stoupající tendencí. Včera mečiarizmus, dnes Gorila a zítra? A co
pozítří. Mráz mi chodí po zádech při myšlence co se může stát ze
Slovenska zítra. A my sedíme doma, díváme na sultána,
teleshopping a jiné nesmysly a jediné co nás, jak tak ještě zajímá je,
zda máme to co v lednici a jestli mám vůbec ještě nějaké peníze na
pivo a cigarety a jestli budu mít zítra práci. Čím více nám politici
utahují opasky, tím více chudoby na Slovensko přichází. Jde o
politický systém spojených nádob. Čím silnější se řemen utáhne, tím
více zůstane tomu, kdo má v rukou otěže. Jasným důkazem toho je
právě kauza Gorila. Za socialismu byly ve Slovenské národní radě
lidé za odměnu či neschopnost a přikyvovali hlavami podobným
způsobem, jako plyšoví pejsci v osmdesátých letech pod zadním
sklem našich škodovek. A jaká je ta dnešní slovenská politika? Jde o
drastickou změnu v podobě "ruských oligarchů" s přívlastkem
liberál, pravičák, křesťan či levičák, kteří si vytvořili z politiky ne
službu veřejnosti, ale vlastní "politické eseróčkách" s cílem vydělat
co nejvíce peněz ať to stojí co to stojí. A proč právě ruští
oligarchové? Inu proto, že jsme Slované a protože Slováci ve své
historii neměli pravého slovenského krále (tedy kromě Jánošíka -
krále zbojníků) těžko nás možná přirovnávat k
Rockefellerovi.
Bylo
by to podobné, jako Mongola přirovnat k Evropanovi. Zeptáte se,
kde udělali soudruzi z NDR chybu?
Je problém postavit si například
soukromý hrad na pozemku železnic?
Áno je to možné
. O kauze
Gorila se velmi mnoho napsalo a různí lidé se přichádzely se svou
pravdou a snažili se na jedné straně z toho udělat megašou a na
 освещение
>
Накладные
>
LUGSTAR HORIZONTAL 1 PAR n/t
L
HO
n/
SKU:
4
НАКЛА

#####

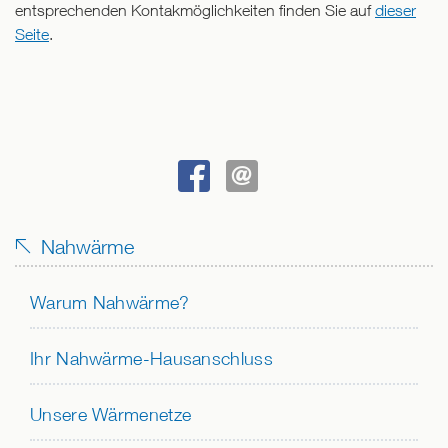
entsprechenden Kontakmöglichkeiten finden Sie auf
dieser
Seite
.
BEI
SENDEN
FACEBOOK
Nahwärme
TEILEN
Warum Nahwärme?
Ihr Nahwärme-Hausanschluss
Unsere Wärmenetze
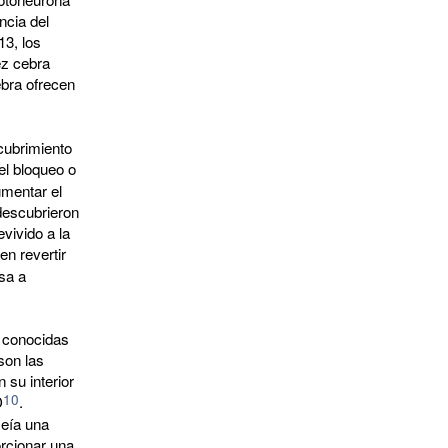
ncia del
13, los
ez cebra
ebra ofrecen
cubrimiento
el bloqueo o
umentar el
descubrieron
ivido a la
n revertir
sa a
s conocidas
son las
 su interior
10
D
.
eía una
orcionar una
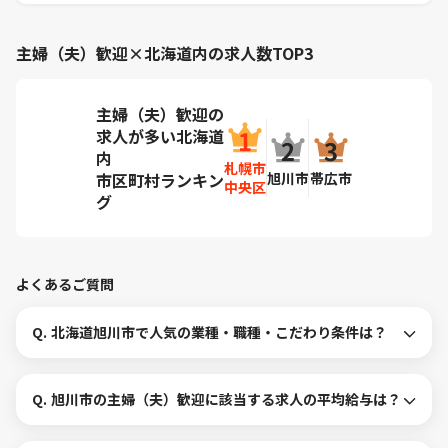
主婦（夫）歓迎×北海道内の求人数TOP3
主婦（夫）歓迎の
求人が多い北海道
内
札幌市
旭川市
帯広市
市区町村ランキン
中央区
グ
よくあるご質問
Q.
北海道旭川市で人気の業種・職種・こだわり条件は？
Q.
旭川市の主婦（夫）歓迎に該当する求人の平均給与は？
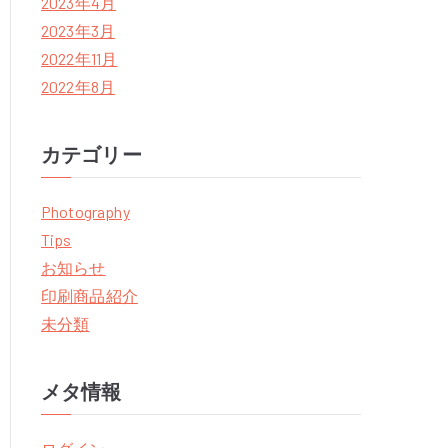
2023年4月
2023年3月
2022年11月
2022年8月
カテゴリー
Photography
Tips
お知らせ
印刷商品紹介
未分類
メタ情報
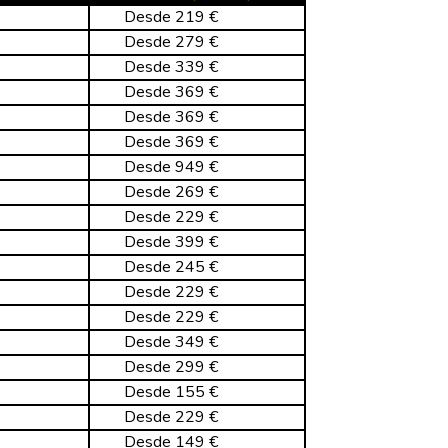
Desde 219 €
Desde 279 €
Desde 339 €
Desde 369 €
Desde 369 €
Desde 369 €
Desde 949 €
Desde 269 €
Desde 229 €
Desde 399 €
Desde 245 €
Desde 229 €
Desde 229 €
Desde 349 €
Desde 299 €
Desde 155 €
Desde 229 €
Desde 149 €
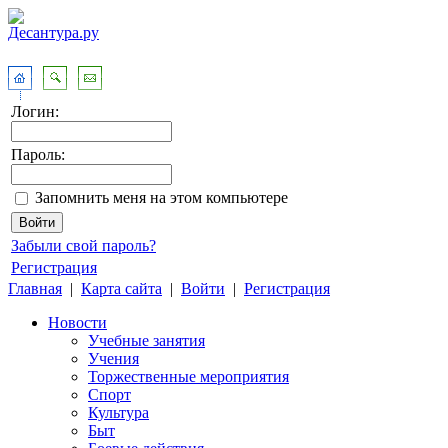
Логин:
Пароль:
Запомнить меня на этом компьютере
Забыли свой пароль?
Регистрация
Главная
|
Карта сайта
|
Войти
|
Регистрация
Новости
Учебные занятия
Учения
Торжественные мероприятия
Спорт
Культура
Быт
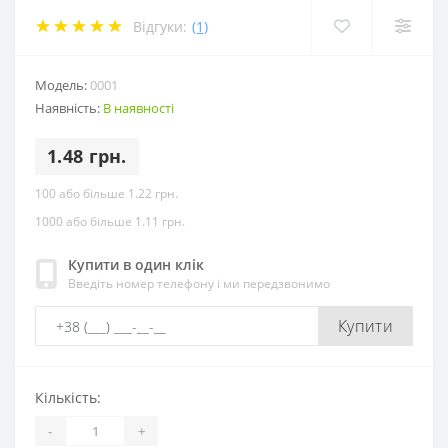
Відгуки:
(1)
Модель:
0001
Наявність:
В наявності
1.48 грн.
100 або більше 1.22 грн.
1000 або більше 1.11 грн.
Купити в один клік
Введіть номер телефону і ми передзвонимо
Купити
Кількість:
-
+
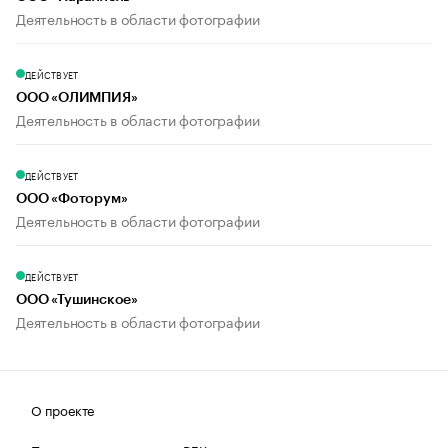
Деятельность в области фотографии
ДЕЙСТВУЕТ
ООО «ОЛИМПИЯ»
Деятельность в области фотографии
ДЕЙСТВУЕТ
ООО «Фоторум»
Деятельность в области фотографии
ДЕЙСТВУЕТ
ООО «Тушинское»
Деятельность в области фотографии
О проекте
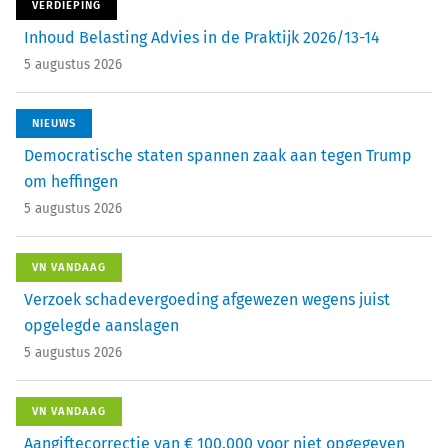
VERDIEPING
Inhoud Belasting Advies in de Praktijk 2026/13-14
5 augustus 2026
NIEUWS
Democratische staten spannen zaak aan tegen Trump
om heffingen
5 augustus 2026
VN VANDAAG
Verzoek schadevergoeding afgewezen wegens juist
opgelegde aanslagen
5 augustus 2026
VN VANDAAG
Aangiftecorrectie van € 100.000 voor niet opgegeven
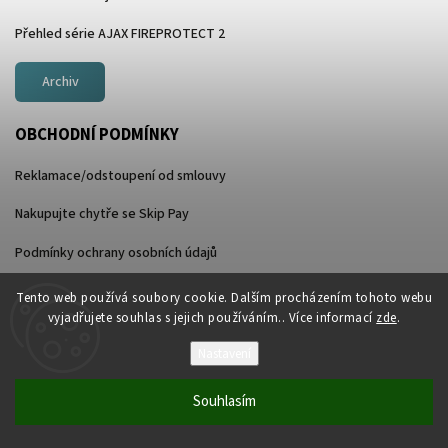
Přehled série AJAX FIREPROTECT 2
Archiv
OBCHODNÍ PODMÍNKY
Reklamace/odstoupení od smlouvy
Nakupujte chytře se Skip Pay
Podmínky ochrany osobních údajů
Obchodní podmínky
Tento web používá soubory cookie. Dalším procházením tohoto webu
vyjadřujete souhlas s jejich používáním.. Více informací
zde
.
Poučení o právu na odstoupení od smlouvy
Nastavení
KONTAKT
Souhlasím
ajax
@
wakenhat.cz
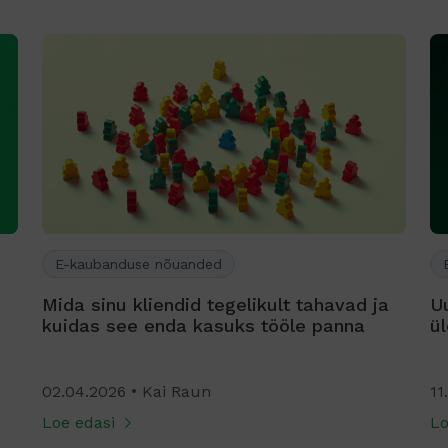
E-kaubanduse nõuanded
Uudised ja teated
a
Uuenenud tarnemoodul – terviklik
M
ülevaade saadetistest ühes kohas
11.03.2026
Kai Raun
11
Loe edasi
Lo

#####

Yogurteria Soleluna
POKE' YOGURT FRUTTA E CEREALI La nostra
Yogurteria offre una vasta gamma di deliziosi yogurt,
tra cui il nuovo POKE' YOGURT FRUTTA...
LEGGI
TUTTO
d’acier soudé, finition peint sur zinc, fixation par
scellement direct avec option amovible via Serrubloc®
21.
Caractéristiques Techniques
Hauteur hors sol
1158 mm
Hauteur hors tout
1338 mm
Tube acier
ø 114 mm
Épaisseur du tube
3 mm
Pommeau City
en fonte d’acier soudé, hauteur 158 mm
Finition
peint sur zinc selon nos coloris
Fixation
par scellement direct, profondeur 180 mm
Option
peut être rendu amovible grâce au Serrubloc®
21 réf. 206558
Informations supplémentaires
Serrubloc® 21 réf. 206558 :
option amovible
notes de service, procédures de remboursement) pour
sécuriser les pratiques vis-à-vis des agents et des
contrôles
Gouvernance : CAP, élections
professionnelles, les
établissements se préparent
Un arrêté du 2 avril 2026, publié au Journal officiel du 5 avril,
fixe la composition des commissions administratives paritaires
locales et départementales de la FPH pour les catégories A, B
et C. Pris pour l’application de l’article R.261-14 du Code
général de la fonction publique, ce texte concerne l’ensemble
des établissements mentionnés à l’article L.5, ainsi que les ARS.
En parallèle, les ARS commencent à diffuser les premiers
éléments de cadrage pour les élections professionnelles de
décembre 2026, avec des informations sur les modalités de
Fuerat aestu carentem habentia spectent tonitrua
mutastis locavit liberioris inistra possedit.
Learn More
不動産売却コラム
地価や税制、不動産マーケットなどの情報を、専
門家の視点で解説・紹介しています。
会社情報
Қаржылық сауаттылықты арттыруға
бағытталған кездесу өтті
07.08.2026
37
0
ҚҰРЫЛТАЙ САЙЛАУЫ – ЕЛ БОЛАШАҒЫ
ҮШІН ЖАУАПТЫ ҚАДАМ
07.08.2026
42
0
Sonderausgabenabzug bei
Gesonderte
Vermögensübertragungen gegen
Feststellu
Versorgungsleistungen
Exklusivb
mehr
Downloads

#####

Try it
Filter the listing above down to the lines that contain the word "article".

Your solution
et C. Pris pour l’application de l’article R.261-14 du Code
des établissements mentionnés à l’article L.5, ainsi que les ARS.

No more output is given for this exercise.